To: "Barker, Sean (UK)" <Sean.Barker@xxxxxxxxxxxxxx>
Cc: "[ontolog-forum]" <ontolog-forum@xxxxxxxxxxxxxxxx>
From: Pat Hayes <phayes@xxxxxxx>
Date: Fri, 31 Aug 2007 12:17:52 -0500
Message-id: <p06230929c2fdf70a8064@[]>
>To continue on from (was ckae)
>       I go into my local greengrocer, and ask the robot assistant for
>"three green apples, please". it goes off to the drawer marked apples,
>checks the colour against a colour chart, and counts out three (I assume
>Decrement accumulator Jump on Zero is built into the machine code). From
>the point of pragmatics, so far so good. In this description, I have no
>need to ask about semantics, or the concepts the robot is using.    (01)

You really need to find out more about actual robotics and AI 
generally. These points you are trying to make belong in a discussion 
from 40 years ago. There is absolutely no way that such a robot could 
be made to do any of this without having a huge internal system of 
knowledge represented in some processable form, probably in fact in 
an ontology.    (02)

>       If I look at the question of "how did it understand me?", I
>could propose a simple syntactic solution - the robot expects sentences
>of the form <quantity> [<qualifier>] <product>.    (03)

Not a hope in hell that this would work. I have colleagues here who 
are in fact building systems which converse at just about this kind 
of conversational level with naive humans (see for example 
for an overview, and the references there for more details).
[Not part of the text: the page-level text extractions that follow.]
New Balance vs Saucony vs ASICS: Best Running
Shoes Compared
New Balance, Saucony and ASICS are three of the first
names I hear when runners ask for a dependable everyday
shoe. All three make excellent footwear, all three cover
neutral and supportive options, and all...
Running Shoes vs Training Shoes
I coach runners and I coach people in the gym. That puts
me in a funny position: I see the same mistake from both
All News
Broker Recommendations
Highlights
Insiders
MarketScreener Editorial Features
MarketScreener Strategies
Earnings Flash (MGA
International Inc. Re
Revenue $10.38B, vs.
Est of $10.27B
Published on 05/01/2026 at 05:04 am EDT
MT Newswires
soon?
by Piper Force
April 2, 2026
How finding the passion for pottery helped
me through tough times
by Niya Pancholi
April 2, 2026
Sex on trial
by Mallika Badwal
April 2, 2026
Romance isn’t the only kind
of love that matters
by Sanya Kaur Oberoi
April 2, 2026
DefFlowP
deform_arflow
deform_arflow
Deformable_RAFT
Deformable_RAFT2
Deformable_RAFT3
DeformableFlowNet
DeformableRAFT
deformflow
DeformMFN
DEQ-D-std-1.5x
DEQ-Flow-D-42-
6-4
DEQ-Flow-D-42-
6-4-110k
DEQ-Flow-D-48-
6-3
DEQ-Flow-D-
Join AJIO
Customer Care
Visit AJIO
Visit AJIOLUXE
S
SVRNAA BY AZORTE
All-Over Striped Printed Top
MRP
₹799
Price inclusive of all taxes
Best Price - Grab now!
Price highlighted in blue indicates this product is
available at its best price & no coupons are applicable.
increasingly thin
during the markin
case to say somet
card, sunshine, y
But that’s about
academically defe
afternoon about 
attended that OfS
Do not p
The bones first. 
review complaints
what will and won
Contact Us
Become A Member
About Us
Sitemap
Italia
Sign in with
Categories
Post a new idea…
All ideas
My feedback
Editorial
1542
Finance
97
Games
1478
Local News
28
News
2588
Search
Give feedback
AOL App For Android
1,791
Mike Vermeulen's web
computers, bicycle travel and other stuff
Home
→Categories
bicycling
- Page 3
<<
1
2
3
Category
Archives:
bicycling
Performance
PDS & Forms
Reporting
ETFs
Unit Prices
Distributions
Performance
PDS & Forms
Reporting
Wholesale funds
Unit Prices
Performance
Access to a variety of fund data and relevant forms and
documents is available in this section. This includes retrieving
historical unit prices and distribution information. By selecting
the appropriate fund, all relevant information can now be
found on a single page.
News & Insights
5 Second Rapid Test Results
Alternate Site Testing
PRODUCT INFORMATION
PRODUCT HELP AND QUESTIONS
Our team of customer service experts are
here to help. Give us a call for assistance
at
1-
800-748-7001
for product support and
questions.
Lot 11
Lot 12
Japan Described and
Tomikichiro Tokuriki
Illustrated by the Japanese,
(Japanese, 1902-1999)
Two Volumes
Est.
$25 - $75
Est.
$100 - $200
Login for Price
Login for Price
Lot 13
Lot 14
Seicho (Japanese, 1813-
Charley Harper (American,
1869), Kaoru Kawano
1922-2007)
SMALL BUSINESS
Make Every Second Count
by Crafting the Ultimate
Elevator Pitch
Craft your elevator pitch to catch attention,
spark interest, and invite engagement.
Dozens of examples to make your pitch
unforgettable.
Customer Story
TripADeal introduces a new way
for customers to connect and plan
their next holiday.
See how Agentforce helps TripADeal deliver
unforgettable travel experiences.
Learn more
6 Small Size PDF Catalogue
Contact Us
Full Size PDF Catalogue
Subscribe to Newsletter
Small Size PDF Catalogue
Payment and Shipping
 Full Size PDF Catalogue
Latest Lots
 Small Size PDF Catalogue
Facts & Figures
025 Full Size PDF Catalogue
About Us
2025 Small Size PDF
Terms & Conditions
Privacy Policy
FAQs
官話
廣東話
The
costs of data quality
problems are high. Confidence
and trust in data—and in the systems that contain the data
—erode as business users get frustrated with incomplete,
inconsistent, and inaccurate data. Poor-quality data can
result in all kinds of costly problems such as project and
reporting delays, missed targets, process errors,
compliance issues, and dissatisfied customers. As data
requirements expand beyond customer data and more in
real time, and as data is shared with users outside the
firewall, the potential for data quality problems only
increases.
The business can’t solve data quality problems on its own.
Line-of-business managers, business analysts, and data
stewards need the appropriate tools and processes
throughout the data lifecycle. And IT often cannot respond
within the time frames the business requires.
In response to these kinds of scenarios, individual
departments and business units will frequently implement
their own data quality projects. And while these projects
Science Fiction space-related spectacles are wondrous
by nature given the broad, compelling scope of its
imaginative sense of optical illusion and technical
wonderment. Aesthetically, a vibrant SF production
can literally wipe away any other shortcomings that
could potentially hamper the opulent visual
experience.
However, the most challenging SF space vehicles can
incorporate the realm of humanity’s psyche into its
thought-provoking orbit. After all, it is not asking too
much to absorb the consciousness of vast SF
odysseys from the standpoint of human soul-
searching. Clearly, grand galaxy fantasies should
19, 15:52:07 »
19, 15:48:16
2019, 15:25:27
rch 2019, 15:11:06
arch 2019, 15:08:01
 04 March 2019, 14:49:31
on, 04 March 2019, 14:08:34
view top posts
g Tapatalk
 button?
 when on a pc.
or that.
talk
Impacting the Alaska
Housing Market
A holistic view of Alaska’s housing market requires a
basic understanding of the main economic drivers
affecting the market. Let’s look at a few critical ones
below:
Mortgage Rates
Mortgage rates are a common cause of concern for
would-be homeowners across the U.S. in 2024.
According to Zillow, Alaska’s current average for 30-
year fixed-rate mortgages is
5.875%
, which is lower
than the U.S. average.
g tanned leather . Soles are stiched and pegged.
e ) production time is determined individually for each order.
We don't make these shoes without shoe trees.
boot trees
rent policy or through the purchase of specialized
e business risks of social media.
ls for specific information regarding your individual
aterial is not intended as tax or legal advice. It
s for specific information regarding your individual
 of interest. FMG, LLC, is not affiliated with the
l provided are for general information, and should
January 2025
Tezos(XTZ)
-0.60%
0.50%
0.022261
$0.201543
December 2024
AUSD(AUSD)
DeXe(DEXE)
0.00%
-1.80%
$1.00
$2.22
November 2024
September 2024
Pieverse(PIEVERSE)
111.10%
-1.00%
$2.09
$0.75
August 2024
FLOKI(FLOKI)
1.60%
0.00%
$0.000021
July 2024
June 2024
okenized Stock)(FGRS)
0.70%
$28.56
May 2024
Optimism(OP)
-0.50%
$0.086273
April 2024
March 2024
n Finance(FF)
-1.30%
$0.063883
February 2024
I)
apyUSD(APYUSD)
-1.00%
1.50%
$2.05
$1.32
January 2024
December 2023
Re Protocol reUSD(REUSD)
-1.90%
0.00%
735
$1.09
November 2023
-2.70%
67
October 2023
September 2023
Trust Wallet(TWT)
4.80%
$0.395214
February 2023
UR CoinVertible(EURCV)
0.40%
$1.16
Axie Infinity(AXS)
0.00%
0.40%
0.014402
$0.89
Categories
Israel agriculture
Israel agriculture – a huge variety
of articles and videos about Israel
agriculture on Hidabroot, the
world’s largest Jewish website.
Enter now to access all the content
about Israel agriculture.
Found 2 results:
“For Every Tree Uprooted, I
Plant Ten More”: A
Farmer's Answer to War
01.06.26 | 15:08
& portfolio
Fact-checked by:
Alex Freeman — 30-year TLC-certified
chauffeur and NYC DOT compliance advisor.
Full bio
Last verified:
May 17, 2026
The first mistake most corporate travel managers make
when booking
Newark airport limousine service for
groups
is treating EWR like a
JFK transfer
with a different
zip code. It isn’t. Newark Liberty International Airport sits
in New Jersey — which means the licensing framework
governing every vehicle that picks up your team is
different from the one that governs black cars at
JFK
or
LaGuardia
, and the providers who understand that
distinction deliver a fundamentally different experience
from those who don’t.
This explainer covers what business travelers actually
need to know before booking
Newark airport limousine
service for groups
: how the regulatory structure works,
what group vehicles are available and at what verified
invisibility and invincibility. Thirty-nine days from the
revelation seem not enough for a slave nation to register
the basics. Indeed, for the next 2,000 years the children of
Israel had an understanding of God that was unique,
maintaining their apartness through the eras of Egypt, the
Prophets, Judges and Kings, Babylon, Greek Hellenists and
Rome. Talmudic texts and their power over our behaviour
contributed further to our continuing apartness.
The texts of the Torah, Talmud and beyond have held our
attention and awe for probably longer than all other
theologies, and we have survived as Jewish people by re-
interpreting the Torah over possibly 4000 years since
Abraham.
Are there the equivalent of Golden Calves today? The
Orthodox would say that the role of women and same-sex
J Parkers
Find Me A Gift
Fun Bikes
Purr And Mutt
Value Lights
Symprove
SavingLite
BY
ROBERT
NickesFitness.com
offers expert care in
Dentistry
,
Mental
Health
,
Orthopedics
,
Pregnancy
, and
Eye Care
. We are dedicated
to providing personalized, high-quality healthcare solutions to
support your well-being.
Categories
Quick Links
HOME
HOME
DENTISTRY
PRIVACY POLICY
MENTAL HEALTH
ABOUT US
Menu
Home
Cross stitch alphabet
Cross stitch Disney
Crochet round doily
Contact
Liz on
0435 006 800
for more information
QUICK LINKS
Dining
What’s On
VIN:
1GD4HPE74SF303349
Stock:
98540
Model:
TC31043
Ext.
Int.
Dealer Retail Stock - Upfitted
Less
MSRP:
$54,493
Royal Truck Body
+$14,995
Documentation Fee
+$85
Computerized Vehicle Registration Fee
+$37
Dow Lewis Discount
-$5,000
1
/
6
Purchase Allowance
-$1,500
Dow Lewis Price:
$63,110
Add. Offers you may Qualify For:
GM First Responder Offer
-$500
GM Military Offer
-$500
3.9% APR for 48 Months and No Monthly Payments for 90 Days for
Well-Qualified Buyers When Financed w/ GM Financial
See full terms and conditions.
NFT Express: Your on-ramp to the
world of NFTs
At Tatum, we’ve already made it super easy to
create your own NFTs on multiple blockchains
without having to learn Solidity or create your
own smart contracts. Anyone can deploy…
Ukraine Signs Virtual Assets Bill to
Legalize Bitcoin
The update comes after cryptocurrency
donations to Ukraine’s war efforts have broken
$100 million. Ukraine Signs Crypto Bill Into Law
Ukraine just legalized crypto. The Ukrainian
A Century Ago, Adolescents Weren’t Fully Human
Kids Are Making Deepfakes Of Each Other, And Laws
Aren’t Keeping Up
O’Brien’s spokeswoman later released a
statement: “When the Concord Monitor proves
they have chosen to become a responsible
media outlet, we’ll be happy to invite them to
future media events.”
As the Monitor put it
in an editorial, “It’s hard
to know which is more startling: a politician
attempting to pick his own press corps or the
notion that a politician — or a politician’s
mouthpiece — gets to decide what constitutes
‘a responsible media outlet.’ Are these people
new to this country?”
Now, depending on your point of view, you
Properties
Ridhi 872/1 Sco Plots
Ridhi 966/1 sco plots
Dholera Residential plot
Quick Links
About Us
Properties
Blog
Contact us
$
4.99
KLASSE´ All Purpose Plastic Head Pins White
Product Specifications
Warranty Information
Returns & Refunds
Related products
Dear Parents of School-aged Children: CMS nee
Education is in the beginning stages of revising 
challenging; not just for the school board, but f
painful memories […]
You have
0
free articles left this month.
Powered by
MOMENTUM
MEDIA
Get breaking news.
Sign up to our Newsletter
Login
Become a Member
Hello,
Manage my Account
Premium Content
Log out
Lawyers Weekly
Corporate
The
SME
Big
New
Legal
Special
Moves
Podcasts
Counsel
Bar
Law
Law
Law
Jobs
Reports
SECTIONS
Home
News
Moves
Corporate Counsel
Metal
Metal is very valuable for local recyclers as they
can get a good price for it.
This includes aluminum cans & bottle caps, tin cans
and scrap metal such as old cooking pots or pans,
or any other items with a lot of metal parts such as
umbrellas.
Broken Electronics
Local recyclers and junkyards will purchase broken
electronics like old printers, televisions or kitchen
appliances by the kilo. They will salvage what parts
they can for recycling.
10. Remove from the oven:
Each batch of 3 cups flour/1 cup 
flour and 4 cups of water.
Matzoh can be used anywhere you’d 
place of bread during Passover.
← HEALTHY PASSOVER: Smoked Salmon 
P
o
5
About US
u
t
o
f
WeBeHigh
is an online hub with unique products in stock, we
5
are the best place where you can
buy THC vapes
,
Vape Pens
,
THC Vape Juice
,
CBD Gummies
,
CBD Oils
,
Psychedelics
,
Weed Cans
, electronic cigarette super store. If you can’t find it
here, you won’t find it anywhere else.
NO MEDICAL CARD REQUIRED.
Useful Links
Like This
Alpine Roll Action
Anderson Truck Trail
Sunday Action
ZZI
How such 
systems understand is a very complicated question to answer, 
involving perception of the social context, the common task, grammar, 
phonology and discourse structure.    (04)

>       I could do something a little more complex, and add a dictionary
>which, among other things, includes the information that a word is one
>of {quantifier | qualifier | product* | noise}. (Is this an ontology?)    (05)

No.    (06)

>This probably allows the robot to be more flexible, for example, to deal
>with requests such as "A bottle of your best claret, my good man". I
>could adduce more complex approaches, and perhaps replace the robot by a
>self programming soft machine, which will happy argue semantics with the
>next man.    (07)

Self programming soft machine?? I'm sorry, but you really do not seem 
to have any idea what you are talking about. There is no point in 
continuing this discussion thread. Learn something about AI and NLP 
before giving us all such bland, shallow advice about how to design 
ontologies, please.    (08)

>       At what level of complexity do I need to start concerning myself
>with Semantics rather that just Pragmatics?    (09)

At about anything much past a single chip: and if that chip is itself 
a RISC processor, for example, then inside the chip itself. Programs 
have semantics as well, you see.    (010)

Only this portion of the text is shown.